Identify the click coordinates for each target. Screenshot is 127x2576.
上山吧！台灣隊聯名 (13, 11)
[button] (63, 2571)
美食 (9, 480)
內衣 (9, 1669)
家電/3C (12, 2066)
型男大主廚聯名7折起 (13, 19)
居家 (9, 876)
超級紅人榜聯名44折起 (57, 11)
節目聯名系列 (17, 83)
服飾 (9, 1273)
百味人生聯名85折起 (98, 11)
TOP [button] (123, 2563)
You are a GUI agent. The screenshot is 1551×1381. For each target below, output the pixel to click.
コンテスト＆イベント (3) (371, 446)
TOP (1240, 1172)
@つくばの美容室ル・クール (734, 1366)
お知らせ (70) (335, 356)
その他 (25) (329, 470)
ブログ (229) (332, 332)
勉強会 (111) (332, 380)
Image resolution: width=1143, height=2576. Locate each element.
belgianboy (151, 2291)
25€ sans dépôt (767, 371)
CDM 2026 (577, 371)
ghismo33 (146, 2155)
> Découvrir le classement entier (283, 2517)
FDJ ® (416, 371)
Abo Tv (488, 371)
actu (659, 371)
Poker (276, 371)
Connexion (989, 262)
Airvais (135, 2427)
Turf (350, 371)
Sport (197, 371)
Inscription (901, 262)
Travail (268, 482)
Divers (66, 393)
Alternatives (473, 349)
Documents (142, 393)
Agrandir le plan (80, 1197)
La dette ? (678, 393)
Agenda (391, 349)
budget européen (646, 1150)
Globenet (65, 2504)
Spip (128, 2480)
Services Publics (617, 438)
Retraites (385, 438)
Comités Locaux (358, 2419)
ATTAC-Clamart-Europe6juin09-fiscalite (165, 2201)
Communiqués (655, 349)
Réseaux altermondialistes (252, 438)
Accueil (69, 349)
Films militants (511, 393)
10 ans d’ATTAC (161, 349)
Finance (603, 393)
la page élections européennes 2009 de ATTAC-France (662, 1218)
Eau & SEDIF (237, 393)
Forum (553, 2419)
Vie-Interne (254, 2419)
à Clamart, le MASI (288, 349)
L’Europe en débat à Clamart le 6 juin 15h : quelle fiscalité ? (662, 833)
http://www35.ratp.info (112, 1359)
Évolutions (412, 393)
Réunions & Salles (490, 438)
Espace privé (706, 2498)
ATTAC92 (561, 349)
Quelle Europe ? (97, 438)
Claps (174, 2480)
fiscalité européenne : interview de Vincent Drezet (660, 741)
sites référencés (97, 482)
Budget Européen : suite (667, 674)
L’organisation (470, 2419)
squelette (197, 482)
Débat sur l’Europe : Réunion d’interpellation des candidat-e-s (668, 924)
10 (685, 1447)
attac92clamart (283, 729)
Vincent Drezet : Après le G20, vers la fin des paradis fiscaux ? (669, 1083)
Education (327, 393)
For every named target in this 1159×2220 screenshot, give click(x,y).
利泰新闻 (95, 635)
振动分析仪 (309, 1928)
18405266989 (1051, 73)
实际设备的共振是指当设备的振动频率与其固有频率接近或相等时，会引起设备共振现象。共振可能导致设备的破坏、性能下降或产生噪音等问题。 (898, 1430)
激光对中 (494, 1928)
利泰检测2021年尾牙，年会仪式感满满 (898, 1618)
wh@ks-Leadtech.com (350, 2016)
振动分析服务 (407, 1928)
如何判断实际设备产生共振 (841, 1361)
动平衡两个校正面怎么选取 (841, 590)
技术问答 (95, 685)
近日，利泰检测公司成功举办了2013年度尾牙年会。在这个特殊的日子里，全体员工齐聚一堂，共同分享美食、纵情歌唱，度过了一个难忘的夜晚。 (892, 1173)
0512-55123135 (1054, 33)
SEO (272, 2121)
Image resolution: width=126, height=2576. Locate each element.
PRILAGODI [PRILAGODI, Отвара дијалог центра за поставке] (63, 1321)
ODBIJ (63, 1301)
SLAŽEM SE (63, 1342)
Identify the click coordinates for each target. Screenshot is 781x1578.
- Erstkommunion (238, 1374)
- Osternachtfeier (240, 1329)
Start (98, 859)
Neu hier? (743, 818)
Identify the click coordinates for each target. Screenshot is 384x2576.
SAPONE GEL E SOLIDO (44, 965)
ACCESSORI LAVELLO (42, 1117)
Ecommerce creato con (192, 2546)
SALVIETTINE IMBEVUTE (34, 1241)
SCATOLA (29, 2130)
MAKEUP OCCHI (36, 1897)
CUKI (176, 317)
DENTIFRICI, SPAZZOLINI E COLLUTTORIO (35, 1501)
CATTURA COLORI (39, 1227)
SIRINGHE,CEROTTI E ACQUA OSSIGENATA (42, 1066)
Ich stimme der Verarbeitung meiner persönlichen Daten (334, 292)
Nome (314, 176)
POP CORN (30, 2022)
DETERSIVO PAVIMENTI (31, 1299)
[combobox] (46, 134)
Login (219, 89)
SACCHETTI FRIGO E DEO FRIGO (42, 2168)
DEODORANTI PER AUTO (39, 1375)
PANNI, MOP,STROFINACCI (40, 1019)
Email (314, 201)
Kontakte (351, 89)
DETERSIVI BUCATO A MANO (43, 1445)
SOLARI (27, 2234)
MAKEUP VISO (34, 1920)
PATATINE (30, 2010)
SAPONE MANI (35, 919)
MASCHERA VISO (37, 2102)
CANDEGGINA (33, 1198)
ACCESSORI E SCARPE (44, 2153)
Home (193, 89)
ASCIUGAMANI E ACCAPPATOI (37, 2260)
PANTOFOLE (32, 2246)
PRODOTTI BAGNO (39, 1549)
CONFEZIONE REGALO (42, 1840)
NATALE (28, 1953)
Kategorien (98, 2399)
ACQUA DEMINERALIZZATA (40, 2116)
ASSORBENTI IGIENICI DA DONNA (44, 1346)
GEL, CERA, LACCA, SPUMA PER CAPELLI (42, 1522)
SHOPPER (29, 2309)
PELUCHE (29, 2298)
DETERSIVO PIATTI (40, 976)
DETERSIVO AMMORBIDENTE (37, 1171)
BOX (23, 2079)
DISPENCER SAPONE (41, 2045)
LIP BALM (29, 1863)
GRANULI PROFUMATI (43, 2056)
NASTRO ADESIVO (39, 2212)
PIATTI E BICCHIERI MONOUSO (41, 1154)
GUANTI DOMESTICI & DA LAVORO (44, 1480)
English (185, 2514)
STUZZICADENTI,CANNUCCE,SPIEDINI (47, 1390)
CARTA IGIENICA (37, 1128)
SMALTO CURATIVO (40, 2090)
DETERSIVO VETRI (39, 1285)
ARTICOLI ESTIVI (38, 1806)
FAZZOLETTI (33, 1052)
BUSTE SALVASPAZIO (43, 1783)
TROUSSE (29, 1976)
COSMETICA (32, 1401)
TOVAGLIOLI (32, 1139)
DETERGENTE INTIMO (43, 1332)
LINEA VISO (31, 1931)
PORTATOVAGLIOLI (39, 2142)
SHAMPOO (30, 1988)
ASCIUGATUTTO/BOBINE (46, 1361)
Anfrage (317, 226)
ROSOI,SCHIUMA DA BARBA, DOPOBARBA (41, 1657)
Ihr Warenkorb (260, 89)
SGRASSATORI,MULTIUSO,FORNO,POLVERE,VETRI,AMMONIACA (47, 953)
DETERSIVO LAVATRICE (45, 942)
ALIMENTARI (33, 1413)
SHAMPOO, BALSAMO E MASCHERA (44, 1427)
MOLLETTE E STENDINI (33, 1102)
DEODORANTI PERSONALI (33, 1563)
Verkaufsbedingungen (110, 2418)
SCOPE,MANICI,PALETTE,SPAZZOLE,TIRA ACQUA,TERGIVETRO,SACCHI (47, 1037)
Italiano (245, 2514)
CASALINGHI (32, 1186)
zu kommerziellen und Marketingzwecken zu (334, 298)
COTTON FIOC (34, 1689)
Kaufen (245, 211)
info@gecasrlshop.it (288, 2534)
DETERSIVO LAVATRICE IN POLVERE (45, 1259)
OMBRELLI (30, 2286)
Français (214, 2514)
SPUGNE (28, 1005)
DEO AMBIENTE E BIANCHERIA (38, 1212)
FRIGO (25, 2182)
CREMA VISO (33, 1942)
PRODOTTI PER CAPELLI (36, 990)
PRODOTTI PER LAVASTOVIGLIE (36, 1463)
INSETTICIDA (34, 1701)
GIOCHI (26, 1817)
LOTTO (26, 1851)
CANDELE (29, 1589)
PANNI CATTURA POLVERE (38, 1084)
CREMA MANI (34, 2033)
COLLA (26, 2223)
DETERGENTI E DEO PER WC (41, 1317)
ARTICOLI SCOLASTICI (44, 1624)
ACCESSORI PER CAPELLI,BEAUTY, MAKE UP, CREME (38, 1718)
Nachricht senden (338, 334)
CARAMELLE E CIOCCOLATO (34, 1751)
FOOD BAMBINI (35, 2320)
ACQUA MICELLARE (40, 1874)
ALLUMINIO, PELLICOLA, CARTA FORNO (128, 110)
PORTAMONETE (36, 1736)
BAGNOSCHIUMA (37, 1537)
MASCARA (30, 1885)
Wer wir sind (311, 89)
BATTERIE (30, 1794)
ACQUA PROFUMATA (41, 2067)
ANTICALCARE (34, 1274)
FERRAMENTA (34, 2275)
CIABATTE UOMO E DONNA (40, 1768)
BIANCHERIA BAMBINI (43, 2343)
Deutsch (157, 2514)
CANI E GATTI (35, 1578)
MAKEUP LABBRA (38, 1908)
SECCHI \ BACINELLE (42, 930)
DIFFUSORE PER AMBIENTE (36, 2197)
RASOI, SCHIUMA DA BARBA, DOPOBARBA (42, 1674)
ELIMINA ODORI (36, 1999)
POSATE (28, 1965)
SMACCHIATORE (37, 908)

# # # #

● Work to be completed: Leave out every line above except those from the line with "SIRINGHE,CEROTTI E ACQUA" up to and including the line with "FAZZOLETTI (33, 1052)", and copy those exactly.

● Response to the exercise:
SIRINGHE,CEROTTI E ACQUA OSSIGENATA (42, 1066)
Ich stimme der Verarbeitung meiner persönlichen Daten (334, 292)
Nome (314, 176)
POP CORN (30, 2022)
DETERSIVO PAVIMENTI (31, 1299)
[combobox] (46, 134)
Login (219, 89)
SACCHETTI FRIGO E DEO FRIGO (42, 2168)
DEODORANTI PER AUTO (39, 1375)
PANNI, MOP,STROFINACCI (40, 1019)
Email (314, 201)
Kontakte (351, 89)
DETERSIVI BUCATO A MANO (43, 1445)
SOLARI (27, 2234)
MAKEUP VISO (34, 1920)
PATATINE (30, 2010)
SAPONE MANI (35, 919)
MASCHERA VISO (37, 2102)
CANDEGGINA (33, 1198)
ACCESSORI E SCARPE (44, 2153)
Home (193, 89)
ASCIUGAMANI E ACCAPPATOI (37, 2260)
PANTOFOLE (32, 2246)
PRODOTTI BAGNO (39, 1549)
CONFEZIONE REGALO (42, 1840)
NATALE (28, 1953)
Kategorien (98, 2399)
ACQUA DEMINERALIZZATA (40, 2116)
ASSORBENTI IGIENICI DA DONNA (44, 1346)
GEL, CERA, LACCA, SPUMA PER CAPELLI (42, 1522)
SHOPPER (29, 2309)
PELUCHE (29, 2298)
DETERSIVO PIATTI (40, 976)
DETERSIVO AMMORBIDENTE (37, 1171)
BOX (23, 2079)
DISPENCER SAPONE (41, 2045)
LIP BALM (29, 1863)
GRANULI PROFUMATI (43, 2056)
NASTRO ADESIVO (39, 2212)
PIATTI E BICCHIERI MONOUSO (41, 1154)
GUANTI DOMESTICI & DA LAVORO (44, 1480)
English (185, 2514)
STUZZICADENTI,CANNUCCE,SPIEDINI (47, 1390)
CARTA IGIENICA (37, 1128)
SMALTO CURATIVO (40, 2090)
DETERSIVO VETRI (39, 1285)
ARTICOLI ESTIVI (38, 1806)
FAZZOLETTI (33, 1052)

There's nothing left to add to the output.